Contraception Studies
In three clinical studies, no pregnancies were detected among 2,042 women using
deposubQ provera 104 for up to 1 year. The Pearl Index pregnancy rate in women who
were less than 36 years old at baseline, based on cycles in which they used no other
contraceptive methods, was 0 pregnancies per 100 women-years of use (upper 95% confidence
interval = 0.25).
Pregnancy rates for various contraceptive methods are typically reported for only
the first year of use and are shown in Table 2.
Table 2. Percentage of Women Experiencing an Unintended Pregnancy During the First
Year of Typical Use and the First Year of Perfect Use of Contraception and the Percentage
Continuing Use at the End of the First Year: United States
Endometriosis Studies
The efficacy of depo-subQ provera 104™ in the reduction
of endometriosis-associated pain in women with the signs and symptoms of endometriosis
was demonstrated in two active comparator-controlled studies. Each study assessed
reduction in endometriosis-associated pain over 6 months of treatment and recurrence
of symptoms for 12-months post treatment. Subjects treated with depo-subQ provera
104 for 6 months received a 104 mg dose every 3 months (2 injections), while women
treated with leuprolide microspheres for 6 months received a dose of 11.25 mg every
3 months (2 injections) or 3.75 mg every month (6 injections). Study 268 was conducted
in the U.S. and Canada and enrolled 274 subjects (136 on depo-subQ provera 104 and
138 on leuprolide). Study 270 was conducted in South America, Europe and Asia, and
enrolled 299 subjects (153 on depo-subQ provera 104 and 146 on leuprolide).
Reduction in pain was evaluated using a modified Biberoglu and Behrman scale that
consisted of three patient-reported symptoms (dysmenorrhea, dyspareunia, and pelvic
pain not related to menses) and two signs assessed during pelvic examination (pelvic
tenderness and induration).
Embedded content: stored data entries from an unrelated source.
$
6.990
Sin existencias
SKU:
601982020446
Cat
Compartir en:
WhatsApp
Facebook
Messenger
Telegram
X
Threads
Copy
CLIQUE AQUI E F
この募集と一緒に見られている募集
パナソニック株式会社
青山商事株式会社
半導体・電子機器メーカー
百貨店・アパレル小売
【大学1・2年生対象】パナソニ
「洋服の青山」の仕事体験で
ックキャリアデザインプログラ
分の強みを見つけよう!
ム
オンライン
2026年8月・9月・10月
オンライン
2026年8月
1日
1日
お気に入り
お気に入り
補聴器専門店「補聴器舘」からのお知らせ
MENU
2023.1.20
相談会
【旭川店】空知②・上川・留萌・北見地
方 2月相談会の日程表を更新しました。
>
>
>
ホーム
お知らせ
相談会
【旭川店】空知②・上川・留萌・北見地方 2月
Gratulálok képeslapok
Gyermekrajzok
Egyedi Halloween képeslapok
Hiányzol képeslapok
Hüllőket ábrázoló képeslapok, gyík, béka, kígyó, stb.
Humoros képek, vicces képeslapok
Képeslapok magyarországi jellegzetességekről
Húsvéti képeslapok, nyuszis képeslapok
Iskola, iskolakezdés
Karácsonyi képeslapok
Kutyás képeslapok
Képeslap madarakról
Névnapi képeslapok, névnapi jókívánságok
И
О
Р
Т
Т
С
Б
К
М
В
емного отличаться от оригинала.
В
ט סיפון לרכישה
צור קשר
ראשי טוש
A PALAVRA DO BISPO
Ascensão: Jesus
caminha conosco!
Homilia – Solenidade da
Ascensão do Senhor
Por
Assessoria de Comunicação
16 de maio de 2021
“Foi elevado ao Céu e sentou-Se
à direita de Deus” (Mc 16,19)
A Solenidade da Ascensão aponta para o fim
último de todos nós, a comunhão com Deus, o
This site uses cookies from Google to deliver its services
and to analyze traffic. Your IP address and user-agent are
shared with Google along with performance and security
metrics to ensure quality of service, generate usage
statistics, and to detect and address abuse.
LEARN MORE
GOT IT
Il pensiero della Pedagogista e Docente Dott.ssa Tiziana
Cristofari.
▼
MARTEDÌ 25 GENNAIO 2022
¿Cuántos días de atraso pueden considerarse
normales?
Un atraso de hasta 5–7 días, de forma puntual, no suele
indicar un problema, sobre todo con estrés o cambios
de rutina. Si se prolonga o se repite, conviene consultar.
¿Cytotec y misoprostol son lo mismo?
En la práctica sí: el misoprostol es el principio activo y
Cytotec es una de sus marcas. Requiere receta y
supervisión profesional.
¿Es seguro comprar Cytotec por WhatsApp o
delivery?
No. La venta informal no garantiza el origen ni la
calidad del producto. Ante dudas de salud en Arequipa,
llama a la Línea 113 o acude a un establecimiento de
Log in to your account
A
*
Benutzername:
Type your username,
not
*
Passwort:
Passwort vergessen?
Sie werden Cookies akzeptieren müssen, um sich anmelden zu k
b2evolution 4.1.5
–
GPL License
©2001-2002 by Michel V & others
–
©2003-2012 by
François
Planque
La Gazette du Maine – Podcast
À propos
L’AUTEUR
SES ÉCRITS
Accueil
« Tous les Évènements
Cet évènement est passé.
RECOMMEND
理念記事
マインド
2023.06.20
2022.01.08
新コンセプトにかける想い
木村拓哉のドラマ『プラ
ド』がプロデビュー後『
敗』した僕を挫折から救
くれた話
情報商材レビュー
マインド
For each category, a favorable response was defined
as improvement of at least 1 unit (severity was assessed on a scale of 0 to 3) relative
to baseline score (Figure 2).
Figure 2. Percentages of Responders at End of Treatment (Month 6 or Last Assessment
if Earlier) in Studies 268 & 270
Additionally, scores from each of the five categories were combined, with the total
(composite score) considered a global measurement of overall disease improvement.
For subjects with baseline scores for each of the 5 categories, a mean decrease
of 4 points relative to baseline was considered a clinically meaningful improvement.
Across both studies, for both treatment groups, the mean changes in the composite
score met the protocol-defined criterion for improvement.
In the clinical trials, treatment with depo-subQ provera 104™
was limited to six months. Data on the persistence of benefit with longer treatment
are not available.
Subjects recorded daily the occurrence and severity of hot flushes. Of the depo-subQ
provera 104™ users, 28.6% reported experiencing moderate
or severe hot flushes at baseline, 36.2% at month 3, and 26.7% at month 6. Of the
leuprolide users, 32.8% reported experiencing moderate or severe hot flushes at
baseline, 74.2% at month 3, and 68.5% at month 6.
- iTrussell J. Contraceptive efficacy. In Hatcher RA, Trussell
J, Stewart F, Cates W, Stewart GK, Kowel D, Guest F, Contraceptive Technology: 17th
Revised Edition. New York, NY: Irvington Publishers, 1998.